#### EXERCISE REQUIREMENTS:
Search the entries below for the word "noir" and copy each line that has it.

#### AVAILABLE DATA:

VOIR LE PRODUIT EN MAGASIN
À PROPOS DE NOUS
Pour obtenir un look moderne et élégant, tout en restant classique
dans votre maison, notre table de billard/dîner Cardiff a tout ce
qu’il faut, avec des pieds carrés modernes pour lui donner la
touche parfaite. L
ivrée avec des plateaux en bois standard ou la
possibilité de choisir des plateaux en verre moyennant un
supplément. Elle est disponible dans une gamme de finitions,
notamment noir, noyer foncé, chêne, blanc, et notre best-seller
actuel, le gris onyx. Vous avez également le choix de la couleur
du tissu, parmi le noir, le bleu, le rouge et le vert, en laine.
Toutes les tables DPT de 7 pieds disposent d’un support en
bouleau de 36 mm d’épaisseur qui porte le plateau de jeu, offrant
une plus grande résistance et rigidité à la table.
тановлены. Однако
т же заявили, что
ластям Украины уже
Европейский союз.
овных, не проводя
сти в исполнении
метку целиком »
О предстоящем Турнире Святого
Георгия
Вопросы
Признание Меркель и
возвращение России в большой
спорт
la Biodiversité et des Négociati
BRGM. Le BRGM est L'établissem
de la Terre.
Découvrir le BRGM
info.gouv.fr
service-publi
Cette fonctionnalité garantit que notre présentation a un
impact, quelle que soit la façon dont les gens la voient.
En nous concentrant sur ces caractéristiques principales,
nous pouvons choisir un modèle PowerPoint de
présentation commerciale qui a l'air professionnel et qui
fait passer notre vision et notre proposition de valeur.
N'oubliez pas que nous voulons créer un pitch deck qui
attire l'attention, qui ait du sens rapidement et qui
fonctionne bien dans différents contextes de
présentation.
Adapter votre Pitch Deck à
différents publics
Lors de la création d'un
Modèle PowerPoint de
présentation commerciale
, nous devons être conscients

--

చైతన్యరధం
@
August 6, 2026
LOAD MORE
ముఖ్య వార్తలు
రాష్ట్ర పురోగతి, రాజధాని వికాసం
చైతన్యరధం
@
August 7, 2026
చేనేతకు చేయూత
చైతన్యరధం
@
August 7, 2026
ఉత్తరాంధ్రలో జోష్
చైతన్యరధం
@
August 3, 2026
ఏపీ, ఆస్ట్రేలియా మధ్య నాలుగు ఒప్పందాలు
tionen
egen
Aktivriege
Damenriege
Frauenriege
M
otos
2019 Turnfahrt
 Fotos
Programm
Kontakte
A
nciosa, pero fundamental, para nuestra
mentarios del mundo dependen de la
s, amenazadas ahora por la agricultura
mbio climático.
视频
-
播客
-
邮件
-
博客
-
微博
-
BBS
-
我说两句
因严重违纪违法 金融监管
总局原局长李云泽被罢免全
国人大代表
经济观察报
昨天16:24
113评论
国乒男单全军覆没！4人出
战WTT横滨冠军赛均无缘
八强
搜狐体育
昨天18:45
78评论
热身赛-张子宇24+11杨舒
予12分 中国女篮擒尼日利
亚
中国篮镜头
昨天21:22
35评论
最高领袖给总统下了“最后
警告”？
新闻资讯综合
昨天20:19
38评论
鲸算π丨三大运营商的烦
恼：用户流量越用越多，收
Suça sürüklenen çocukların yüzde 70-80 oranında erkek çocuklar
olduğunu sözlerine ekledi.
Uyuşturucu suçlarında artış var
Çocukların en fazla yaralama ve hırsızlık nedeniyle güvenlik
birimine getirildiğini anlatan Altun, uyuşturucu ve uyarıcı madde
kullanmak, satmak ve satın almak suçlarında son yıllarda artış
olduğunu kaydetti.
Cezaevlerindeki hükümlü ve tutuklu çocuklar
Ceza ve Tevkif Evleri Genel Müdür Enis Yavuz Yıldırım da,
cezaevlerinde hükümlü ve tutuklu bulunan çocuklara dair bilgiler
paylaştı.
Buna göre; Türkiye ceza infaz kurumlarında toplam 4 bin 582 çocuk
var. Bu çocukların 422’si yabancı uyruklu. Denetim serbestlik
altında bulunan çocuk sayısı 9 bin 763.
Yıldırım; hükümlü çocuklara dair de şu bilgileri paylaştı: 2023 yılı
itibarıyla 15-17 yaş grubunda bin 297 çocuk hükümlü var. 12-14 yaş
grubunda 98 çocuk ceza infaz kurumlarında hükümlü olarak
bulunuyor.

#### YOUR SOLUTION:
notamment noir, noyer foncé, chêne, blanc, et notre best-seller
du tissu, parmi le noir, le bleu, le rouge et le vert, en laine.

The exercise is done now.